# RECORDS SHOWN
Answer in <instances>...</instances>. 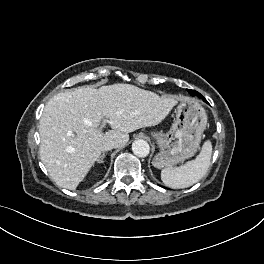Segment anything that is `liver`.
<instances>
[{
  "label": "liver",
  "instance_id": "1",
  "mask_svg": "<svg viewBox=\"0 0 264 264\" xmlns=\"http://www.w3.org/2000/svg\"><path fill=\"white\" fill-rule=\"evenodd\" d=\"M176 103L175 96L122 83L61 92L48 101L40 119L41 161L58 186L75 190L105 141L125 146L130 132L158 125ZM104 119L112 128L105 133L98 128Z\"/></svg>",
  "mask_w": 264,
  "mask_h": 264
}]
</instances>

==

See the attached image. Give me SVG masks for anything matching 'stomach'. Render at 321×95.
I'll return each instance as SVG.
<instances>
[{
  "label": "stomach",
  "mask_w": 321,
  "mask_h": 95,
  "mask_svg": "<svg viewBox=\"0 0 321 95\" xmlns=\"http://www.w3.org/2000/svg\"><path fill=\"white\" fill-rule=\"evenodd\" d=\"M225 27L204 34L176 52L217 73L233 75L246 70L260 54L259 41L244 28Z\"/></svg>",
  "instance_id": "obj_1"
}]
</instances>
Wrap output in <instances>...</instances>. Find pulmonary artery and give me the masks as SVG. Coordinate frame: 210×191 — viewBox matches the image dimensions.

# ACTIVITY
Once the line with "See the attached" is found in the records above, print exactly that line and every line after it through the line with "Wrap output in".

# TASK RESULT
See the attached image. Give me SVG masks for anything matching 'stomach'. Render at 321×95.
I'll return each instance as SVG.
<instances>
[{
  "label": "stomach",
  "mask_w": 321,
  "mask_h": 95,
  "mask_svg": "<svg viewBox=\"0 0 321 95\" xmlns=\"http://www.w3.org/2000/svg\"><path fill=\"white\" fill-rule=\"evenodd\" d=\"M225 27L204 34L176 52L217 73L233 75L246 70L260 54L259 41L244 28Z\"/></svg>",
  "instance_id": "obj_1"
}]
</instances>
Wrap output in <instances>...</instances>. Find pulmonary artery and give me the masks as SVG. Coordinate frame: 210×191 — viewBox matches the image dimensions.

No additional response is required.